(MATERIAL FOR THE TASK)
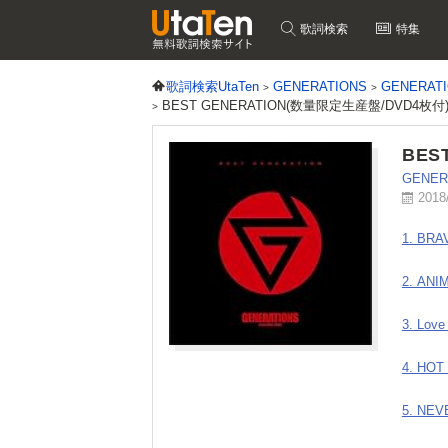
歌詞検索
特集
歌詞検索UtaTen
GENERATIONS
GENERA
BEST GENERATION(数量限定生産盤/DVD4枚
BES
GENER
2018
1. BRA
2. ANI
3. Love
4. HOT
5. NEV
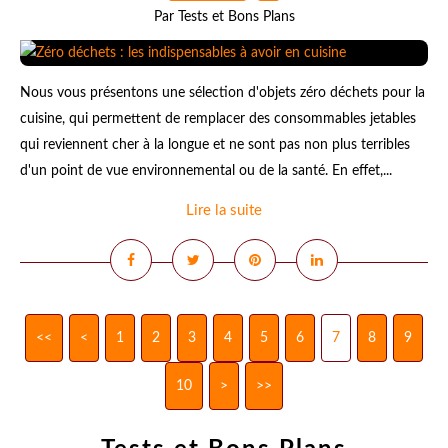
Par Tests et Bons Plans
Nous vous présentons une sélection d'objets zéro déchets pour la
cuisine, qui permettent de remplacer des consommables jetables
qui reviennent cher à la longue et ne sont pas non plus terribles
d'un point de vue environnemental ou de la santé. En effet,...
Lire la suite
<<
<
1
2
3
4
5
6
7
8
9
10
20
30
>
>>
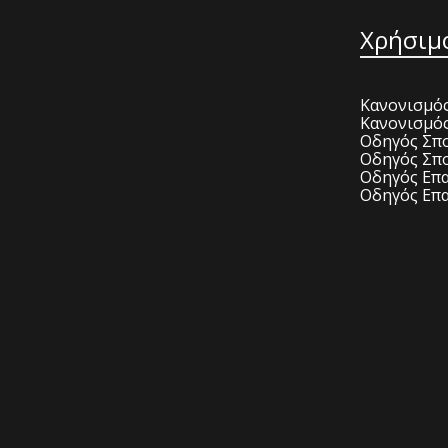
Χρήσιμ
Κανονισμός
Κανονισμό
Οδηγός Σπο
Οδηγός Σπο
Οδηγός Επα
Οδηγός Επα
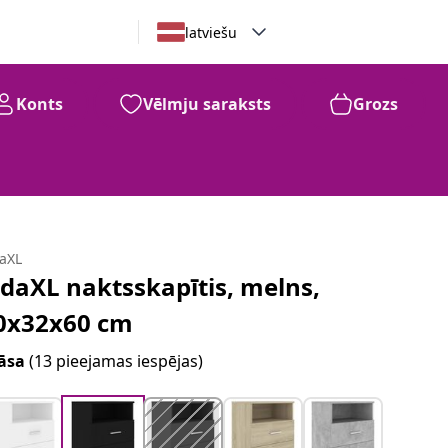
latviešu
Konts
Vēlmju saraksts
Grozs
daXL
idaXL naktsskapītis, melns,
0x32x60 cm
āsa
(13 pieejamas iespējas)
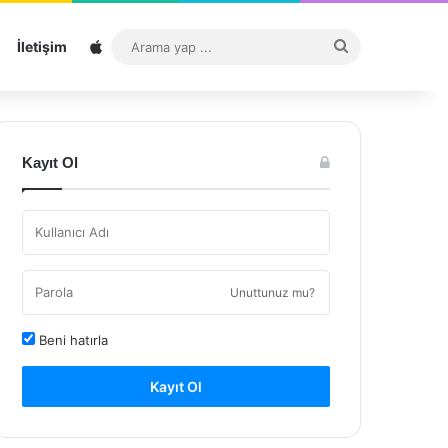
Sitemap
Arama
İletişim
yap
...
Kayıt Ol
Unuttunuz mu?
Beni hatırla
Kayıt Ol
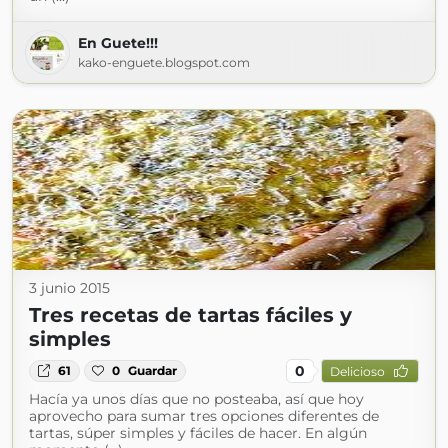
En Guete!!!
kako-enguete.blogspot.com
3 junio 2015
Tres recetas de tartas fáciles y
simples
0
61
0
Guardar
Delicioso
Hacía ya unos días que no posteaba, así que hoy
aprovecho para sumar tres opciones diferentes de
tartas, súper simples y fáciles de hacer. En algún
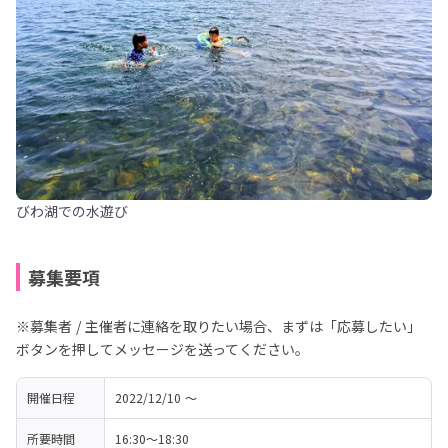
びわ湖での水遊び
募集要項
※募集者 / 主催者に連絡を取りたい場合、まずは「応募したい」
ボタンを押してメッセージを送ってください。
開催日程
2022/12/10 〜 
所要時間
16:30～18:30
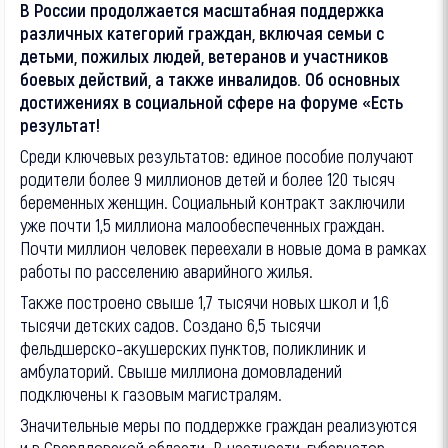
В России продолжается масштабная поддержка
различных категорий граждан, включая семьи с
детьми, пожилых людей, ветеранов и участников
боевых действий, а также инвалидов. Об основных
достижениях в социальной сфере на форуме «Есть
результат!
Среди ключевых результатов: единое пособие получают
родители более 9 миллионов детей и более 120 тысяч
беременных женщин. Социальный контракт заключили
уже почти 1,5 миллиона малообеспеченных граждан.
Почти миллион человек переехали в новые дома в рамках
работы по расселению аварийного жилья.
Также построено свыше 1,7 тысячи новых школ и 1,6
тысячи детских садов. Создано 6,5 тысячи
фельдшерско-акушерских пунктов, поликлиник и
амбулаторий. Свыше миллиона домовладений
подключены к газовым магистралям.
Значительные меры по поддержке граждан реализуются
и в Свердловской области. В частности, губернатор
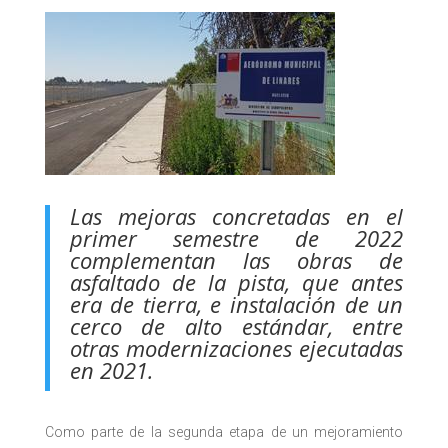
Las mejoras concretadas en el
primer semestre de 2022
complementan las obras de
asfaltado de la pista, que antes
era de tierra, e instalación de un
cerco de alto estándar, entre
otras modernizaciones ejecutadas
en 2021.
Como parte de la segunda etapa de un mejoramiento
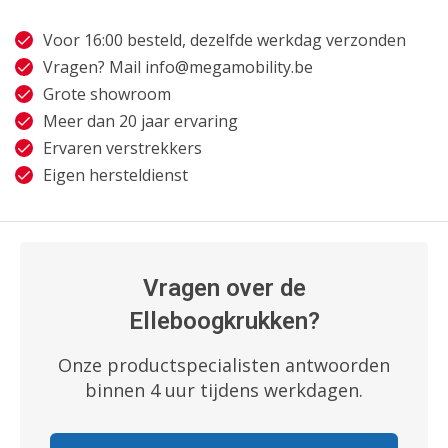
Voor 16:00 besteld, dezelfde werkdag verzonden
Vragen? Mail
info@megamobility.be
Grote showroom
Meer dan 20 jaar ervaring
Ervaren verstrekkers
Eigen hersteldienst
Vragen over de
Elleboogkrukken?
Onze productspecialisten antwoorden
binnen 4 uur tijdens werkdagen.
(End MATERIAL FOR THE TASK)
(MATERIAL FOR THE TASK)
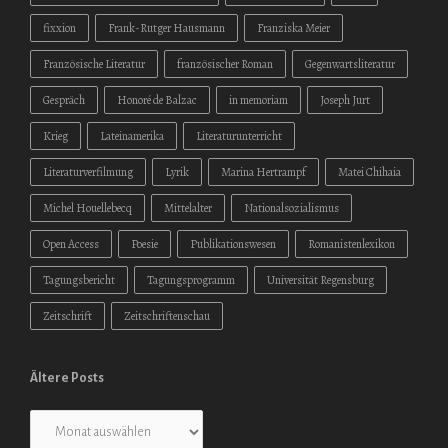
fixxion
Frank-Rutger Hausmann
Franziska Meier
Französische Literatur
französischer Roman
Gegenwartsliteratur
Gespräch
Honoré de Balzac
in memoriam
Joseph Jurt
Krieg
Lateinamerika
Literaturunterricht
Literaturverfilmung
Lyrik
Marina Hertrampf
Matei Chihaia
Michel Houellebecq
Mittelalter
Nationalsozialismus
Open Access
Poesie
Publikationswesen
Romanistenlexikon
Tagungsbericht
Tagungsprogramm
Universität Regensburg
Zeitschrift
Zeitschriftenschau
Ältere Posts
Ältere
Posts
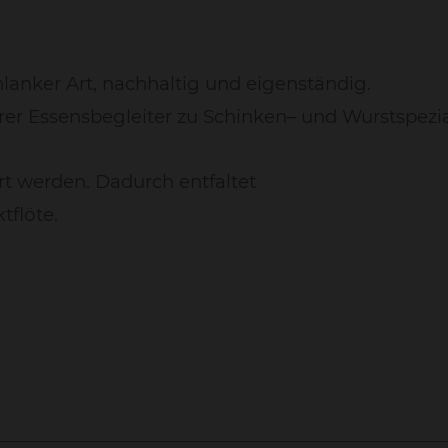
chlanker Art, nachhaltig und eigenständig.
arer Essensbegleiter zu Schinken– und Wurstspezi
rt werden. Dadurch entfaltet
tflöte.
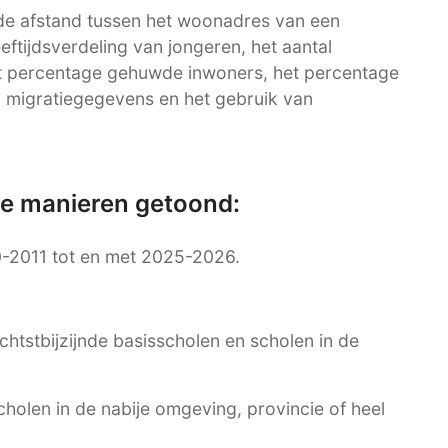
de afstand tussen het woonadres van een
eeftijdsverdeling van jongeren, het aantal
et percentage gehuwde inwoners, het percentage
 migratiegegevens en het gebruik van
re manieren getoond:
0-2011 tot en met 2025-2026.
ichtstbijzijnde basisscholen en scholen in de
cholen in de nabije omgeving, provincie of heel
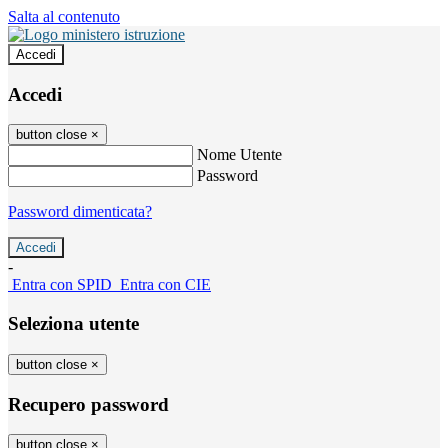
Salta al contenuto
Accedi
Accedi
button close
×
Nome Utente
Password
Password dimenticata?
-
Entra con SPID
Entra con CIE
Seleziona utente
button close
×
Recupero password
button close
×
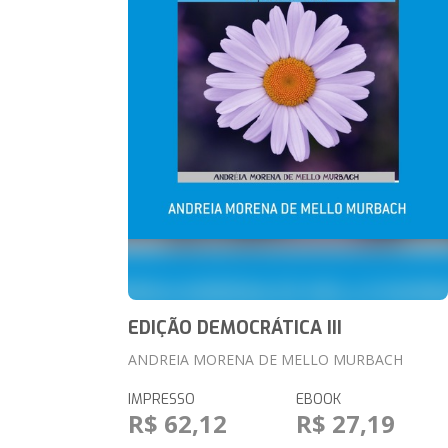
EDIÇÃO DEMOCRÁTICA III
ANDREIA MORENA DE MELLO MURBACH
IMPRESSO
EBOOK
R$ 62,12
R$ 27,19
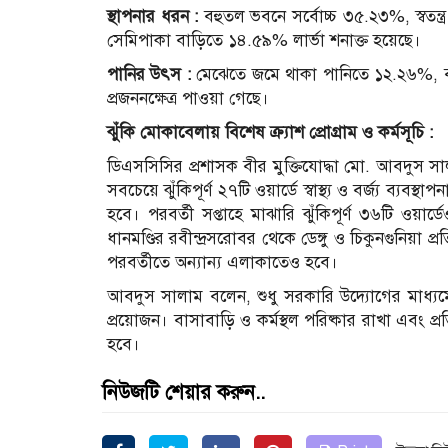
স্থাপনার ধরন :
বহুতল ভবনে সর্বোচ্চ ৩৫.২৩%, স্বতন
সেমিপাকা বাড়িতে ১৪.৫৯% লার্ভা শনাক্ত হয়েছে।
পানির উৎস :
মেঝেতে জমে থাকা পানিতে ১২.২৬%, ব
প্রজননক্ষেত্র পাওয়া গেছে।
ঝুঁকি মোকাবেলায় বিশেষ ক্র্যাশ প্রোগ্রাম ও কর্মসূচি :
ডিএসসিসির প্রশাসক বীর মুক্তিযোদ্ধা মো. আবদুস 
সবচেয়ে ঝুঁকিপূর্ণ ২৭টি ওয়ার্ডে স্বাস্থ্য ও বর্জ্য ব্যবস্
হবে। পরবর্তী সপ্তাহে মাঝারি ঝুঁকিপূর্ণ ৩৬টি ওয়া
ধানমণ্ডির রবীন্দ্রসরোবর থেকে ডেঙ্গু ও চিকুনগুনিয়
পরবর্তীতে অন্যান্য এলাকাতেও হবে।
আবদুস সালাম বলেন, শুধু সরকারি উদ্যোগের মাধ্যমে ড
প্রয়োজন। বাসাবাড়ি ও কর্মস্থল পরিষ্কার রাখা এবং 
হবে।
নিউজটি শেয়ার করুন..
(End MATERIAL FOR THE TASK)
§ EXERCISE: Bring together all lines in the records where the word "simples" is found.

§ SOLUTION FOR THIS TASK:
simples
tartas, súper simples y fáciles de hacer. En algún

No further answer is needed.